It was 1930 in Robinsonville, Mississippi, and 19-year-old Robert Johnson, an aspiring blues musician, was hanging out at a juke joint where Delta blues legends Son House and Willie Brown were playing to a packed house. Between sets, Johnson dared to pick up one of the musicians' guitars and play his own stuff, but the crowd wasn't having it.
"He started to play it and be just noising the people, you know," recalls Son House in "ReMastered: Devil at the Crossroads," a Robert Johnson documentary on Netflix. "And the folks, they'd come out and say, 'Why don't some of y'all go down and make that boy put that thing down, he running us crazy!'"

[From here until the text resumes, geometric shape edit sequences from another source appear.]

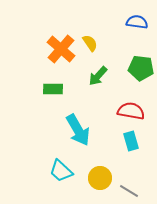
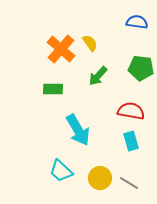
gray line: moved 8 px up
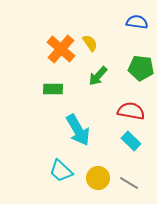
cyan rectangle: rotated 30 degrees counterclockwise
yellow circle: moved 2 px left
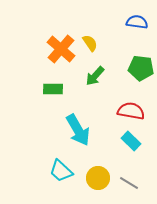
green arrow: moved 3 px left
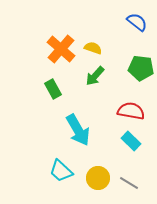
blue semicircle: rotated 30 degrees clockwise
yellow semicircle: moved 3 px right, 5 px down; rotated 36 degrees counterclockwise
green rectangle: rotated 60 degrees clockwise
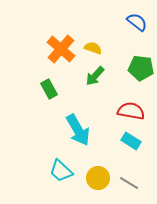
green rectangle: moved 4 px left
cyan rectangle: rotated 12 degrees counterclockwise
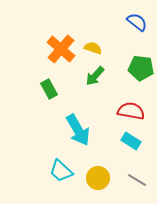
gray line: moved 8 px right, 3 px up
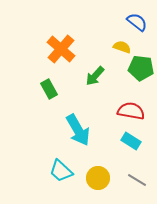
yellow semicircle: moved 29 px right, 1 px up
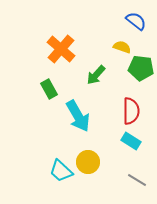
blue semicircle: moved 1 px left, 1 px up
green arrow: moved 1 px right, 1 px up
red semicircle: rotated 80 degrees clockwise
cyan arrow: moved 14 px up
yellow circle: moved 10 px left, 16 px up
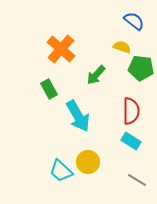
blue semicircle: moved 2 px left
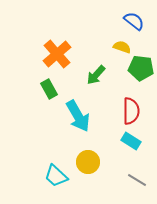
orange cross: moved 4 px left, 5 px down; rotated 8 degrees clockwise
cyan trapezoid: moved 5 px left, 5 px down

The club owners tossed Johnson out of the Robinsonville juke joint and that was the last that anybody heard of him for a full year. Johnson simply disappeared from the Delta.
Then one night, while House and Brown were playing another gig in Banks, Mississippi, in walks Johnson with a guitar case strapped to his back. House elbowed Brown and pointed mockingly at "Little Robert."
"Boy, now where are you going with that thing?" House asked Johnson. "To noise somebody to death again?"
But this time, something was different. Johnson took out his instrument, a regular six-string guitar fitted with an extra seventh string, something neither House nor Brown had seen before. But that wasn't the only new thing.
Johnson had acquired an insane skill level and unusual technique, strumming a series of rapid-fire chords that made the guitar sound almost like a piano — a piano with three hands playing it.
How could this kid, who was lousy enough to get kicked off the stage in Robinsonville, return just a year later as the most talented blues guitarist in the Delta? To the stunned crowd in Banks, Mississippi, there was only one explanation — Johnson had made a deal with the devil.